Exercise goal →
The task calls for each record to be given again exactly.

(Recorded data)

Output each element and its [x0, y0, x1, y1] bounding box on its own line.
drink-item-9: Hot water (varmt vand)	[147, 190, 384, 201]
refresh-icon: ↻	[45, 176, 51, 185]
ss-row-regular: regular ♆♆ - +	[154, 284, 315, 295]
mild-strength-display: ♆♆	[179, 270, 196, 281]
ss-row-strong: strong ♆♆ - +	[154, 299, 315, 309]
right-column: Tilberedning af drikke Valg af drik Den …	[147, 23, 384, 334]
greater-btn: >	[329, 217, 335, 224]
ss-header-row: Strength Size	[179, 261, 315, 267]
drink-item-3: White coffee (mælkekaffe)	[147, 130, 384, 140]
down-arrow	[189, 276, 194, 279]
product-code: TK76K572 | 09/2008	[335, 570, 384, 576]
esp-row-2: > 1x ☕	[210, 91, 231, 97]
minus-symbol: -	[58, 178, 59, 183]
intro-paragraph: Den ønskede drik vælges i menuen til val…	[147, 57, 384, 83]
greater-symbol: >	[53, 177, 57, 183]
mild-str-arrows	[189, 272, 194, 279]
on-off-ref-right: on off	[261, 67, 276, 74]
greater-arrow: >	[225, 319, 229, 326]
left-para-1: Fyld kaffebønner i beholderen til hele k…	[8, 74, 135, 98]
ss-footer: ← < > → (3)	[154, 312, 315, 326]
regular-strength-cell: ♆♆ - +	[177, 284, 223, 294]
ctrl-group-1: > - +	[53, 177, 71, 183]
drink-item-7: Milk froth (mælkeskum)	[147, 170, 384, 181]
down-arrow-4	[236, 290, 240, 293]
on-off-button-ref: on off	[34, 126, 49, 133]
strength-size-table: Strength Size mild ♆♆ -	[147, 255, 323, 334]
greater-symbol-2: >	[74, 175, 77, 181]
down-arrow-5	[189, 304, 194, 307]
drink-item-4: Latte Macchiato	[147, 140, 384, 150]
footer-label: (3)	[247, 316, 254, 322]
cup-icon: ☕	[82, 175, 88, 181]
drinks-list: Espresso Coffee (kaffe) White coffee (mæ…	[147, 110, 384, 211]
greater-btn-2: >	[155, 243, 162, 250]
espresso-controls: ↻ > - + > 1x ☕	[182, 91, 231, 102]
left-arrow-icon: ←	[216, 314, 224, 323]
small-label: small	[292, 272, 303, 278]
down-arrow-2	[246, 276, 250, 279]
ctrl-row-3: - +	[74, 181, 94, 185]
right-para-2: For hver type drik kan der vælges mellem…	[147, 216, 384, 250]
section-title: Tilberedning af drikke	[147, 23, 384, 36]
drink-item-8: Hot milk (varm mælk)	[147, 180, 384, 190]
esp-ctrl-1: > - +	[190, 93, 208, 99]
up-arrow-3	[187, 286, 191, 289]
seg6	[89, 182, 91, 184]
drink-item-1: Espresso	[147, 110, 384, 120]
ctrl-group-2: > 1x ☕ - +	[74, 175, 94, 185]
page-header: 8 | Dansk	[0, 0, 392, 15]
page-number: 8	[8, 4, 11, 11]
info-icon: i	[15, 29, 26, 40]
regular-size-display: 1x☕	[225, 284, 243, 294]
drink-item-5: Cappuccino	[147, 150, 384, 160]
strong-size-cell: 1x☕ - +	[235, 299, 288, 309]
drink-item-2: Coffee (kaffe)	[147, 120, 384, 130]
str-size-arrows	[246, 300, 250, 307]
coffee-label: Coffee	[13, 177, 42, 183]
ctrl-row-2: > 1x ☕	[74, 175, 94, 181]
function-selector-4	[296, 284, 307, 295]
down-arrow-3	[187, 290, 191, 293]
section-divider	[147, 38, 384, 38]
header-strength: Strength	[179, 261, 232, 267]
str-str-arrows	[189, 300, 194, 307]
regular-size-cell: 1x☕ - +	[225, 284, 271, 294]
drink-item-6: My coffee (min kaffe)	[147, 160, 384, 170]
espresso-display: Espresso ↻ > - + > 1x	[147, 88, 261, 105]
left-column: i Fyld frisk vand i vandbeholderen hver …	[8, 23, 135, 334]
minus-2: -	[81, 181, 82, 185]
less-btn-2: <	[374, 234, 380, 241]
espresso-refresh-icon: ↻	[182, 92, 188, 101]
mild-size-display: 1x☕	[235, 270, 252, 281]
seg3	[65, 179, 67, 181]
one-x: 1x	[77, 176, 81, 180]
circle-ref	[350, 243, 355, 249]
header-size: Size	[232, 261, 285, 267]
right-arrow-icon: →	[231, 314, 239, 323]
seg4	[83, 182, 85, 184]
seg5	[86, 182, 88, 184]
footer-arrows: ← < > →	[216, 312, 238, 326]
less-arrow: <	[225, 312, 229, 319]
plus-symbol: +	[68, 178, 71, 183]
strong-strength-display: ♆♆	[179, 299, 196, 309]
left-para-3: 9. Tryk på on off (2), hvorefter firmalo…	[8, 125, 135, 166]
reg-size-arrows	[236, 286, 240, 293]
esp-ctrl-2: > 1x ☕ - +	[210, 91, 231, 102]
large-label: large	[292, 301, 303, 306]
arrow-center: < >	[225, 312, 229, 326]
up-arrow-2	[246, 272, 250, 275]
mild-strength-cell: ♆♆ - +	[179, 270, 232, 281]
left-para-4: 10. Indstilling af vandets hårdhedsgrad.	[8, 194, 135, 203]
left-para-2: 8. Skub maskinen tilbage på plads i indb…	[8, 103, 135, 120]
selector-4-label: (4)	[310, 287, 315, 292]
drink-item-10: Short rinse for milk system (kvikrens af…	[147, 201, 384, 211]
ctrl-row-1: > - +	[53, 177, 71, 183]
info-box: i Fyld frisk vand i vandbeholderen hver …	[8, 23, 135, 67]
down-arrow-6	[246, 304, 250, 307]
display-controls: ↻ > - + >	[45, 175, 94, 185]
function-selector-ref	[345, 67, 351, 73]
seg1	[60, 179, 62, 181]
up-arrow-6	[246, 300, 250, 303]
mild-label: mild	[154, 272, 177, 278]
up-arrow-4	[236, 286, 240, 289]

Task response →
Output each element and its [x0, y0, x1, y1] bounding box on its own line.
drink-item-9: Hot water (varmt vand)	[147, 190, 384, 201]
refresh-icon: ↻	[45, 176, 51, 185]
ss-row-regular: regular ♆♆ - +	[154, 284, 315, 295]
mild-strength-display: ♆♆	[179, 270, 196, 281]
ss-row-strong: strong ♆♆ - +	[154, 299, 315, 309]
right-column: Tilberedning af drikke Valg af drik Den …	[147, 23, 384, 334]
greater-btn: >	[329, 217, 335, 224]
ss-header-row: Strength Size	[179, 261, 315, 267]
drink-item-3: White coffee (mælkekaffe)	[147, 130, 384, 140]
down-arrow	[189, 276, 194, 279]
product-code: TK76K572 | 09/2008	[335, 570, 384, 576]
esp-row-2: > 1x ☕	[210, 91, 231, 97]
minus-symbol: -	[58, 178, 59, 183]
intro-paragraph: Den ønskede drik vælges i menuen til val…	[147, 57, 384, 83]
greater-symbol: >	[53, 177, 57, 183]
mild-str-arrows	[189, 272, 194, 279]
on-off-ref-right: on off	[261, 67, 276, 74]
greater-arrow: >	[225, 319, 229, 326]
left-para-1: Fyld kaffebønner i beholderen til hele k…	[8, 74, 135, 98]
ss-footer: ← < > → (3)	[154, 312, 315, 326]
regular-strength-cell: ♆♆ - +	[177, 284, 223, 294]
ctrl-group-1: > - +	[53, 177, 71, 183]
drink-item-7: Milk froth (mælkeskum)	[147, 170, 384, 181]
down-arrow-4	[236, 290, 240, 293]
on-off-button-ref: on off	[34, 126, 49, 133]
strength-size-table: Strength Size mild ♆♆ -	[147, 255, 323, 334]
greater-symbol-2: >	[74, 175, 77, 181]
down-arrow-5	[189, 304, 194, 307]
drink-item-4: Latte Macchiato	[147, 140, 384, 150]
footer-label: (3)	[247, 316, 254, 322]
cup-icon: ☕	[82, 175, 88, 181]
drinks-list: Espresso Coffee (kaffe) White coffee (mæ…	[147, 110, 384, 211]
greater-btn-2: >	[155, 243, 162, 250]
espresso-controls: ↻ > - + > 1x ☕	[182, 91, 231, 102]
left-arrow-icon: ←	[216, 314, 224, 323]
small-label: small	[292, 272, 303, 278]
down-arrow-2	[246, 276, 250, 279]
ctrl-row-3: - +	[74, 181, 94, 185]
right-para-2: For hver type drik kan der vælges mellem…	[147, 216, 384, 250]
section-title: Tilberedning af drikke	[147, 23, 384, 36]
drink-item-8: Hot milk (varm mælk)	[147, 180, 384, 190]
esp-ctrl-1: > - +	[190, 93, 208, 99]
up-arrow-3	[187, 286, 191, 289]
seg6	[89, 182, 91, 184]
drink-item-1: Espresso	[147, 110, 384, 120]
ctrl-group-2: > 1x ☕ - +	[74, 175, 94, 185]
page-header: 8 | Dansk	[0, 0, 392, 15]
page-number: 8	[8, 4, 11, 11]
info-icon: i	[15, 29, 26, 40]
regular-size-display: 1x☕	[225, 284, 243, 294]
drink-item-5: Cappuccino	[147, 150, 384, 160]
strong-size-cell: 1x☕ - +	[235, 299, 288, 309]
drink-item-2: Coffee (kaffe)	[147, 120, 384, 130]
str-size-arrows	[246, 300, 250, 307]
coffee-label: Coffee	[13, 177, 42, 183]
ctrl-row-2: > 1x ☕	[74, 175, 94, 181]
function-selector-4	[296, 284, 307, 295]
down-arrow-3	[187, 290, 191, 293]
section-divider	[147, 38, 384, 38]
header-strength: Strength	[179, 261, 232, 267]
str-str-arrows	[189, 300, 194, 307]
regular-size-cell: 1x☕ - +	[225, 284, 271, 294]
drink-item-6: My coffee (min kaffe)	[147, 160, 384, 170]
espresso-display: Espresso ↻ > - + > 1x	[147, 88, 261, 105]
left-column: i Fyld frisk vand i vandbeholderen hver …	[8, 23, 135, 334]
minus-2: -	[81, 181, 82, 185]
less-btn-2: <	[374, 234, 380, 241]
espresso-refresh-icon: ↻	[182, 92, 188, 101]
mild-size-display: 1x☕	[235, 270, 252, 281]
seg3	[65, 179, 67, 181]
one-x: 1x	[77, 176, 81, 180]
circle-ref	[350, 243, 355, 249]
header-size: Size	[232, 261, 285, 267]
right-arrow-icon: →	[231, 314, 239, 323]
seg4	[83, 182, 85, 184]
seg5	[86, 182, 88, 184]
footer-arrows: ← < > →	[216, 312, 238, 326]
less-arrow: <	[225, 312, 229, 319]
plus-symbol: +	[68, 178, 71, 183]
strong-strength-display: ♆♆	[179, 299, 196, 309]
left-para-3: 9. Tryk på on off (2), hvorefter firmalo…	[8, 125, 135, 166]
reg-size-arrows	[236, 286, 240, 293]
esp-ctrl-2: > 1x ☕ - +	[210, 91, 231, 102]
large-label: large	[292, 301, 303, 306]
arrow-center: < >	[225, 312, 229, 326]
up-arrow-2	[246, 272, 250, 275]
mild-strength-cell: ♆♆ - +	[179, 270, 232, 281]
left-para-4: 10. Indstilling af vandets hårdhedsgrad.	[8, 194, 135, 203]
left-para-2: 8. Skub maskinen tilbage på plads i indb…	[8, 103, 135, 120]
selector-4-label: (4)	[310, 287, 315, 292]
drink-item-10: Short rinse for milk system (kvikrens af…	[147, 201, 384, 211]
ctrl-row-1: > - +	[53, 177, 71, 183]
info-box: i Fyld frisk vand i vandbeholderen hver …	[8, 23, 135, 67]
down-arrow-6	[246, 304, 250, 307]
display-controls: ↻ > - + >	[45, 175, 94, 185]
function-selector-ref	[345, 67, 351, 73]
seg1	[60, 179, 62, 181]
up-arrow-6	[246, 300, 250, 303]
mild-label: mild	[154, 272, 177, 278]
up-arrow-4	[236, 286, 240, 289]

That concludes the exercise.